With the January quarter over, that means there is only one more full VAT quarter before the increase in some flat rate schemes.

‘What increase?’ I hear you cry.

Well that’s what I’m here to tell you.

I know, shock horror, HMRC wants yet MORE money and all because in a recent discussion it has been said they are ‘tackling aggressive abuse’ of the flat rate scheme.

I think someone is being a bit dramatic, don’t you?

Anyway, they have decided to target some entities who currently benefit from a reduction of VAT using this type of scheme.

Does this apply to you?

To all consultants out there, the bad news is that, yes, it probably does.

HMRC are penny pinching from the ‘labour-only’ businesses which are being defined as ‘limited cost traders’ and, in true HMRC fashion, they have given us the vaguest of descriptions on what this means.

If your expenditure of goods is less than 2% or less than £1,000 (regardless of your turnover) pro rata, then unfortunately, this applies to you and I’m sorry to say this now means you are all huddled together under the same umbrella flat rate of 16.5%.

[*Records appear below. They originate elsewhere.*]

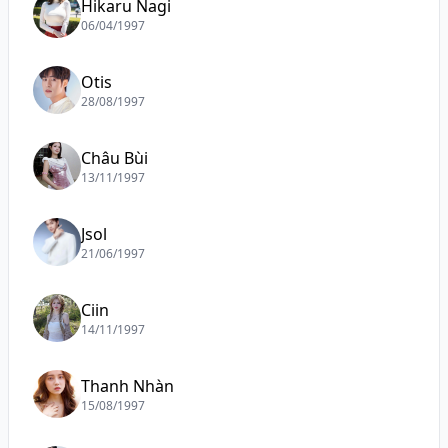
Hikaru Nagi
06/04/1997
Otis
28/08/1997
Châu Bùi
13/11/1997
Jsol
21/06/1997
Ciin
14/11/1997
Thanh Nhàn
15/08/1997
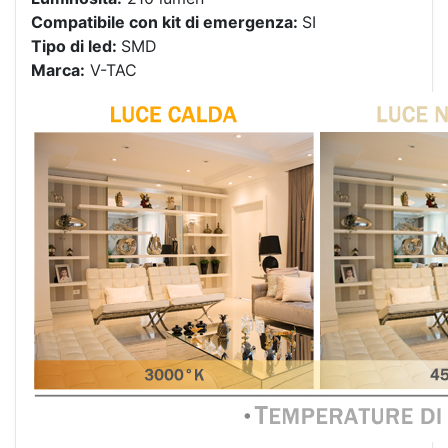
Compatibile con kit di emergenza:
SI
Tipo di led:
SMD
Marca:
V-TAC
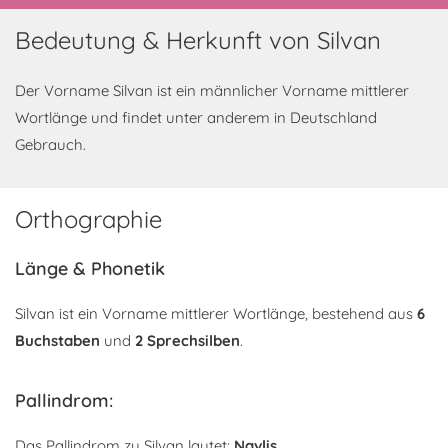
Bedeutung & Herkunft von Silvan
Der Vorname Silvan ist ein männlicher Vorname mittlerer
Wortlänge und findet unter anderem in Deutschland
Gebrauch.
Orthographie
Länge & Phonetik
Silvan ist ein Vorname mittlerer Wortlänge, bestehend aus
6
Buchstaben
und
2 Sprechsilben
.
Pallindrom:
Das Pallindrom zu Silvan lautet:
Navlis
.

They have tried to give us a bit more of an indication of what this means – although I personally would love to question the description of ‘aggressive abuse’. To be on the flat rate scheme you must be turning over less than £150,000 and I don’t quite understand how aggressive you can get with that.
Anyway, rant over… The ‘drama queens’ at HMRC have said the expenditure cannot include car costs (unless running a vehicle hire business), food and drink (such as lunches for staff) and capital goods.

For example, a hairdresser may be seen as a service organisation but due to the amount of goods bought such as hair products they will not have to increase their flat rate percentage.
Yet on the flip side, an IT consultant who doesn’t have as many purchases in order to provide their services is likely to be caught by this new scheme.

So, let’s do the math!

We are accountants after all.

If you provide consultancy services on a flat rate of 14%, turning over gross of £100,000, with the rise to 16.5% you will now be paying an additional £2,500 per year.

Hey, it might not seem a lot on the grand scheme of things, but when you think of the beach break that could buy you it does have that added sting.

More information on this should be released in the spring budget but for now, be mindful of the increase when planning cash flow and get in touch if you have any queries.

Talk to us today, about accounting for tomorrow.

UPDATE:

HMRC have been helpful (shock, we know) and released a calculator to help you understand if you will be affected by the increased rates.